How to Talk to Kids About Their Bodies (Without the Awkwardness)
Apr 29, 2026 01:12PM ● By Matthew Jones
Editor’s note: This article includes discussion of anatomical terms for body parts.
In the Discord chat server for the local dads’ group that I run, one of the fellow dads posed a question that prompted some good discussion:
"So, this is an awkward question, but I feel confident my wife is... Not wrong but being weird. If you have a daughter, what do you call their lady parts? My wife, raised by a doctor, just tosses 'penis' and 'vulva' around like that's a normal way to talk to kids, and she's not 'wrong' but I feel like there's a cutesy 'peepee' or 'wewe' term out there for lady parts and I just can't think of it."
Ah, yes. The problem that we all run into as parents. What do you call the things between your kid’s legs? What words should you and your kid use?
Some people don’t want to have to say the word. They would rather have a cutesy term for it to keep the proper word at arm’s length.
What's the opinion of actual authorities on the subject? Most experts agree that you should use the proper anatomical terms when discussing reproductive organs with your kids. The goal is to be straightforward and avoid confusion, as well as to avoid making them think there’s something “dirty” about their parts. They should be able to communicate with you or the doctor about any problems they have.
Dr. Cora Breuner, pediatrician and author of the sex education guidelines for the American Academy of Pediatrics, put it simply on how to talk about it. “You just say it in a way that's the way you would say, brush your teeth, as opposed to saying, that's your female parts or that's down there.”
I think a part of it is our own discomfort around those words.

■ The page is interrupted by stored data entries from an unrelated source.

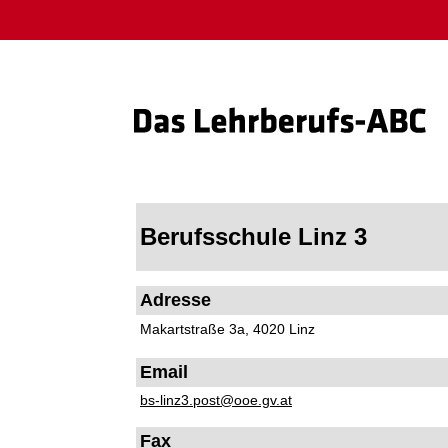
Berufsschule Linz 3
Adresse
Makartstraße 3a, 4020 Linz
Email
bs-linz3.post@ooe.gv.at
Fax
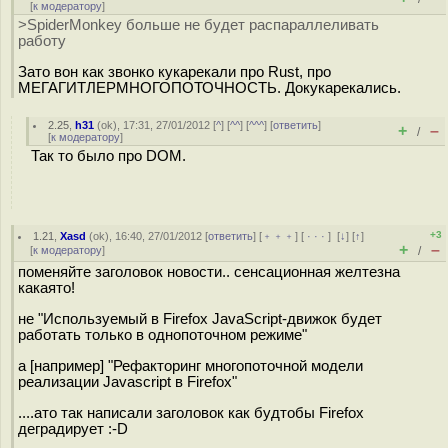
[
к модератору
]
>SpiderMonkey больше не будет распараллеливать
работу
Зато вон как звонко кукарекали про Rust, про
МЕГАГИТЛЕРМНОГОПОТОЧНОСТЬ. Докукарекались.
2.25
,
h31
(
ok
), 17:31, 27/01/2012 [
^
] [
^^
] [
^^^
] [
ответить
]
+
–
/
[
к модератору
]
Так то было про DOM.
+3
1.21
,
Xasd
(
ok
), 16:40, 27/01/2012 [
ответить
] [
﹢﹢﹢
] [
· · ·
]
[
↓
] [
↑
]
+
–
[
к модератору
]
/
поменяйте заголовок новости.. сенсационная желтезна
какаято!
не "Используемый в Firefox JavaScript-движок будет
работать только в однопоточном режиме"
а [например] "Рефакторинг многопоточной модели
реализации Javascript в Firefox"
....ато так написали заголовок как будтобы Firefox
деградирует :-D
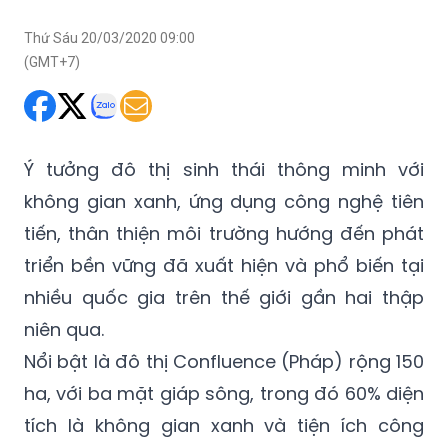
Thứ Sáu 20/03/2020 09:00
(GMT+7)
Ý tưởng đô thị sinh thái thông minh với
không gian xanh, ứng dụng công nghệ tiên
tiến, thân thiện môi trường hướng đến phát
triển bền vững đã xuất hiện và phổ biến tại
nhiều quốc gia trên thế giới gần hai thập
niên qua.
Nổi bật là đô thị Confluence (Pháp) rộng 150
ha, với ba mặt giáp sông, trong đó 60% diện
tích là không gian xanh và tiện ích công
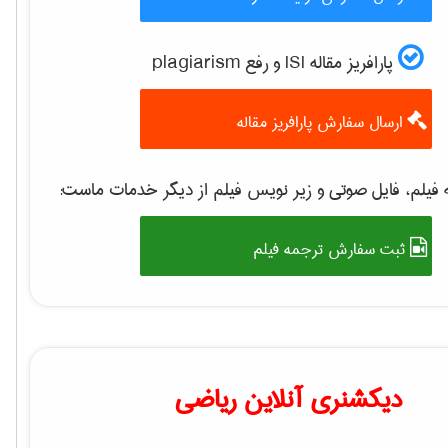
پارافریز مقاله ISI و رفع plagiarism
ارسال سفارش پارافریز مقاله
 فیلم، فایل صوتی و زیر نویس فیلم از دیگر خدمات ماست
ثبت سفارش ترجمه فیلم
دیکشنری آنلاین ریاضی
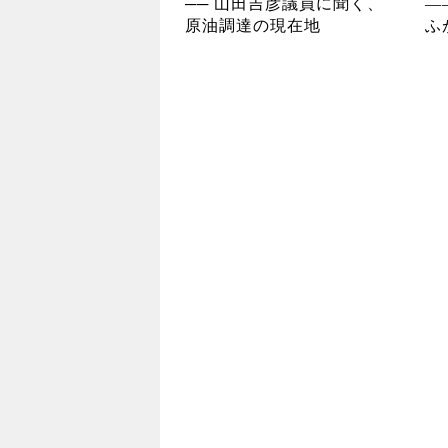
── 山田吉彦議員に聞く、
―
原油調達の現在地
ふ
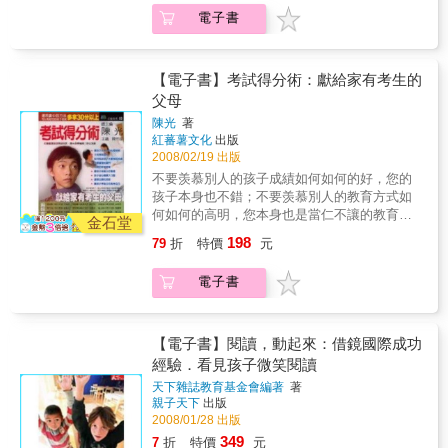
了一個平凡的中學生，與一位用心的媽媽，一
了，相反，你會因此而喜歡上考試，喜歡上學
電子書
起辛苦卻踏實的讀書經過。一般高中學生花三
習。
年不能做到的事，她做到了。她不但克服了台
灣、美國兩地截然不同的教育制度和學習環
境，更克服了自己的惰性，突破了自己的極
【電子書】考試得分術：獻給家有考生的
限。絕大多數的學生和她一樣的平凡，一樣的
父母
愛玩、愛看電視、小說、電影；絕大多數的家
陳光
著
長和作者一樣的忙碌，總覺得教育孩子是學校
紅蕃薯文化
出版
師長的事，但，《十個月考上政大》這本書告
2008/02/19 出版
訴我們：不論學歷、不論背景，只要有心，只
不要羡慕別人的孩子成績如何如何的好，您的
要肯花時間，每一位家長都能夠陪著孩子一起
孩子本身也不錯；不要羡慕別人的教育方式如
學習，成為孩子學習上的最大助力。《十個月
何如何的高明，您本身也是當仁不讓的教育
考上政大》透過親子間的對話手法，將學習的
金石堂
家。 所以，我們非常的恭喜您能夠擁有這本
方式一一呈現在書中：‧ 一天背二十個生活上常
198
79
折
特價
元
書，如果您在百忙之中能夠靜下心來好好的讀
會用到的英文單字，不但可以幫助提升英文能
這本書，不管對您還是對孩子，那可真是受益
力，同時可以成為一種學習習慣。‧ 學習一個語
電子書
無窮了。 君不見，每年考生的家長們總是最忙
言要先和這語言談戀愛，投入情感，建立親密
碌的，忙諮詢、忙管孩子、忙找關係，但您有
關係。‧ 從國中暑假開始可以慢慢讀一些英文短
沒有在忙中靜下心來想一想，忙的價值在哪
篇小說。‧ 古文不用全背，只需要背幾段喜歡的
裡？是否真的忙得其所？ 是的，基測、學測、
【電子書】閱讀，動起來：借鏡國際成功
句子，全篇多讀幾遍就好。‧ 加強作文能力從每
大學指考在即，箭已在弦上，將射向何方？如
經驗．看見孩子微笑閱讀
週寫一篇作文開始。‧ 讀書的方法要先了解自己
何射？您做好準備了嗎？ 運用書中的方法 可以
的狀況與複雜的考試機制，做好時間管理，才
天下雜誌教育基金會編著
著
幫助您的孩子考試多拿30分以上 孩子要考試
不會顧此失彼。‧ 讀地理一定要看地圖；讀歷史
親子天下
出版
了，為人父母者只能在一旁乾著急嗎？當然
不只要弄清楚年代，也必須弄清楚地理環境。‧
2008/01/28 出版
不！懂得方法，您可以幫助上考場的小孩拿分
高一、高二輕鬆讀，打好底子，高三全力衝
349
7
折
特價
元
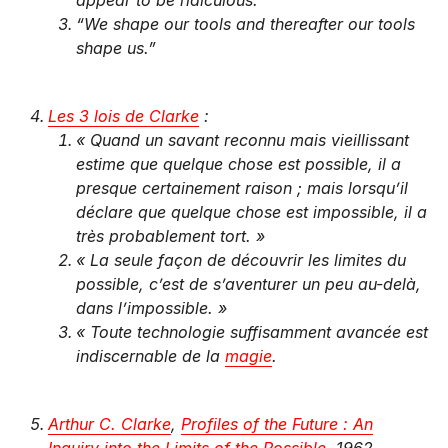
“We shape our tools and thereafter our tools
shape us.”
Les 3 lois de Clarke
:
« Quand un savant reconnu mais vieillissant
estime que quelque chose est possible, il a
presque certainement raison ; mais lorsqu’il
déclare que quelque chose est impossible, il a
très probablement tort. »
« La seule façon de découvrir les limites du
possible, c’est de s’aventurer un peu au-delà,
dans l’impossible. »
« Toute technologie suffisamment avancée est
indiscernable de la
magie
.
Arthur C. Clarke
,
Profiles of the Future : An
Inquiry into the Limits of the Possible
, 1962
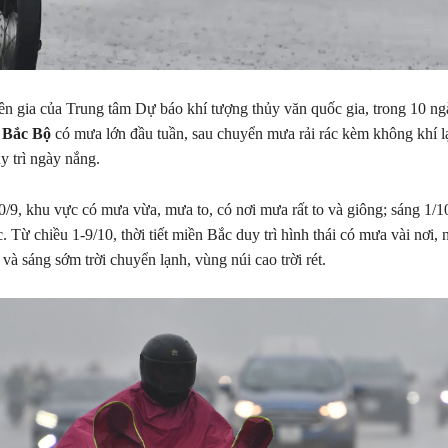
n gia của Trung tâm Dự báo khí tượng thủy văn quốc gia, trong 10 ngà
t Bắc Bộ
có mưa lớn đầu tuần, sau chuyển mưa rải rác kèm không khí 
y trì ngày nắng.
0/9, khu vực có mưa vừa, mưa to, có nơi mưa rất to và giông; sáng 1/1
c. Từ chiều 1-9/10, thời tiết miền Bắc duy trì hình thái có mưa vài nơi,
và sáng sớm trời chuyển lạnh, vùng núi cao trời rét.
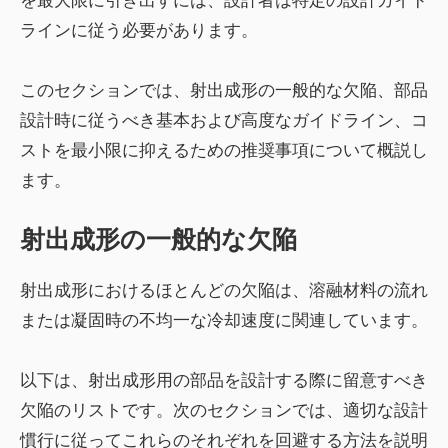
を最大限に引き出すには、設計者は特定の設計ガイド
ラインに従う必要があります。
このセクションでは、射出成形の一般的な欠陥、部品
設計時に従うべき基本および高度なガイドライン、コ
ストを最小限に抑えるための推奨事項について概説し
ます。
射出成形の一般的な欠陥
射出成形におけるほとんどの欠陥は、溶融材料の流れ
または凝固時の不均一な冷却速度に関連しています。
以下は、射出成形用の部品を設計する際に留意すべき
欠陥のリストです。次のセクションでは、適切な設計
慣行に従ってこれらのそれぞれを回避する方法を説明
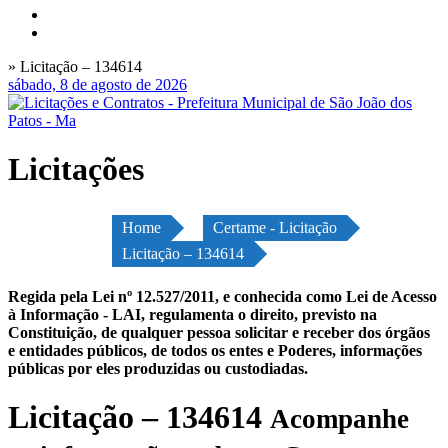
» Licitação – 134614
sábado, 8 de agosto de 2026
Licitações
Home
Certame - Licitação
Licitação – 134614
Regida pela Lei nº 12.527/2011, e conhecida como Lei de Acesso
à Informação - LAI, regulamenta o direito, previsto na
Constituição, de qualquer pessoa solicitar e receber dos órgãos
e entidades públicos, de todos os entes e Poderes, informações
públicas por eles produzidas ou custodiadas.
Licitação – 134614
Acompanhe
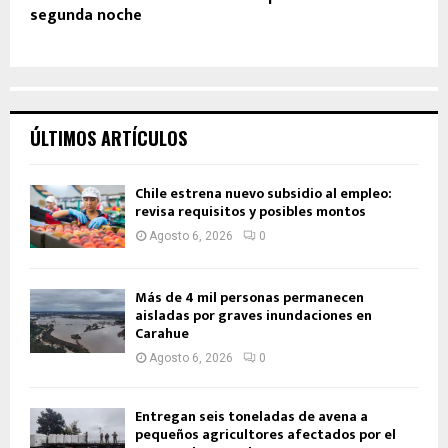
segunda noche
ÚLTIMOS ARTÍCULOS
Chile estrena nuevo subsidio al empleo:
revisa requisitos y posibles montos
Agosto 6, 2026
0
Más de 4 mil personas permanecen
aisladas por graves inundaciones en
Carahue
Agosto 6, 2026
0
Entregan seis toneladas de avena a
pequeños agricultores afectados por el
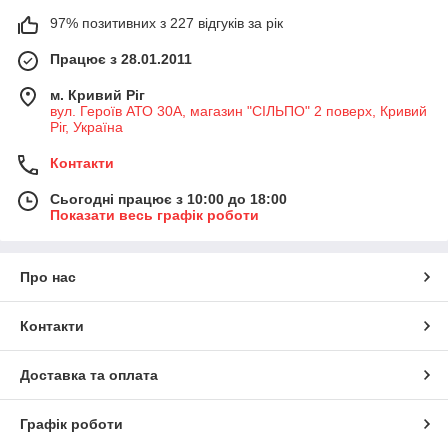
97% позитивних з 227 відгуків за рік
Працює з 28.01.2011
м. Кривий Ріг
вул. Героїв АТО 30А, магазин "СІЛЬПО" 2 поверх, Кривий
Ріг, Україна
Контакти
Сьогодні працює з 10:00 до 18:00
Показати весь графік роботи
Про нас
Контакти
Доставка та оплата
Графік роботи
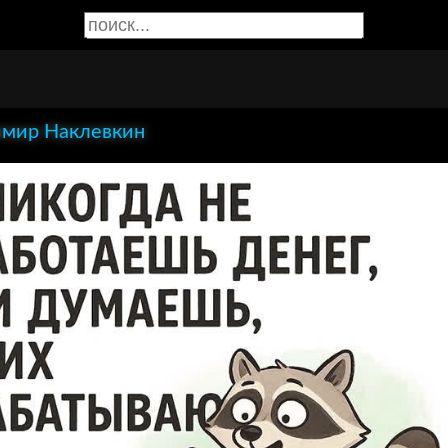
мир Наклевкин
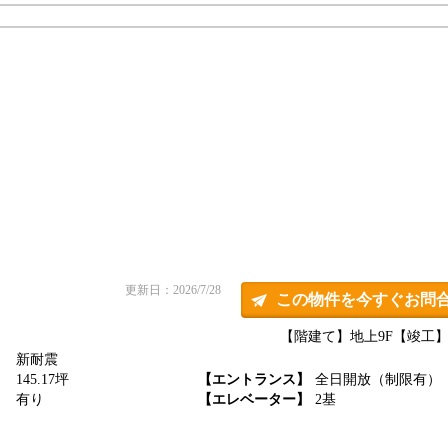
更新日：2026/7/28
この物件を今すぐお問
【階建て】地上9F
【竣工】1
新耐震
】
145.17坪
【エントランス】
全日開放（制限有）
】
有り
【エレベーター】
2基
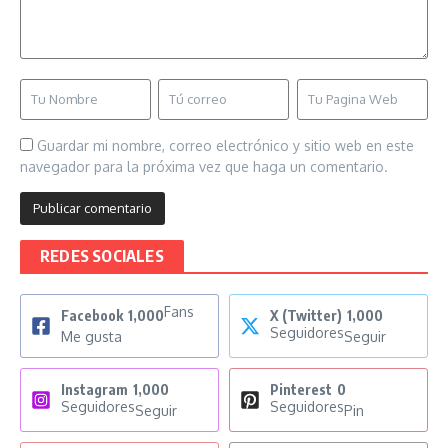
Guardar mi nombre, correo electrónico y sitio web en este
navegador para la próxima vez que haga un comentario.
REDES SOCIALES
Fans
Facebook
1,000
X (Twitter)
1,000
Seguidores
Me gusta
Seguir
Instagram
1,000
Pinterest
0
Seguidores
Seguidores
Seguir
Pin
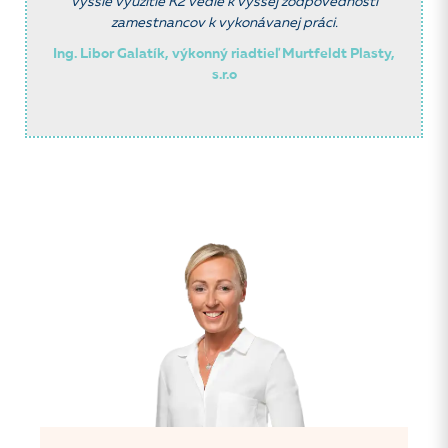
Vyššie v
yužitie K2 vedie k vyššej zodpovednosti
zamestnancov k vykonávanej
práci.
Ing. Libor Galatík, výkonný riadtieľ Murtfeldt Plasty,
s.r.o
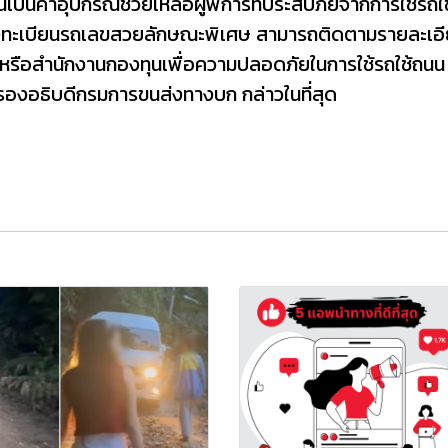
นค่าอุปกรณ์ช่วยเหลือผู้พิการที่ประสบภัยจากการใช้รถใช้ถน
ทะเบียนรถเลขสวยลักษณะพิเศษ สามารถติดตามรายละเอีย
 หรือสำนักงานกองทุนเพื่อความปลอดภัยในการใช้รถใช้ถน
องอธิบดีกรมการขนส่งทางบก กล่าวในที่สุด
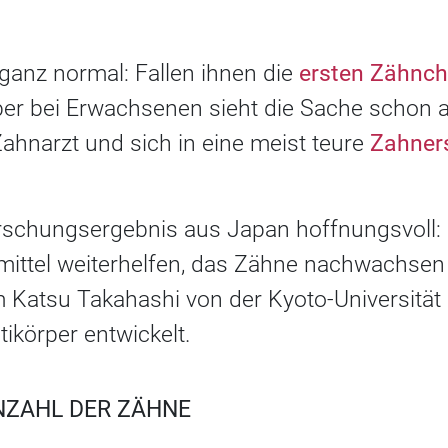
 ganz normal: Fallen ihnen die
ersten Zähnc
er bei Erwachsenen sieht die Sache schon a
hnarzt und sich in eine meist teure
Zahner
orschungsergebnis aus Japan hoffnungsvoll: 
eimittel weiterhelfen, das Zähne nachwachsen 
 Katsu Takahashi von der Kyoto-Universität
ikörper entwickelt.
NZAHL DER ZÄHNE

Perhaps growing up, we were taught not to use those words in polite company, or that they were bad words. But as parents, we need to healthily communicate with our children.
The anatomical names for certain body parts can be embarrassing if shouted by a four-year-old in the middle of the grocery store but they’re necessary for communicating. What if something hurts? They need to be able to clearly tell us or the doctor.
The other dads on the Discord server tended to agree, and responded to the question-asker with some straightforward and helpful advice.
"Just use the actual names. I'll admit it takes some getting used to hearing your toddler say 'this is my penis' but it helped us immensely."
"Yeah, probably best to be explicitly clear with body parts, so they can explain things better back to you."
"We are very open about calling things what they are. Like that kids have the options to communicate and be understood. Also, they could talk to other adults or caregivers if something happens."
"In this house we use the anatomical parts. Good to know when describing problems."
Parenting problems rarely have straightforward solutions, but in this case the right way forward for your kids is pretty clear. So the next time you need to have a conversation with your kids about their private parts, you can approach it knowing how to tackle at least one part of it. Good luck!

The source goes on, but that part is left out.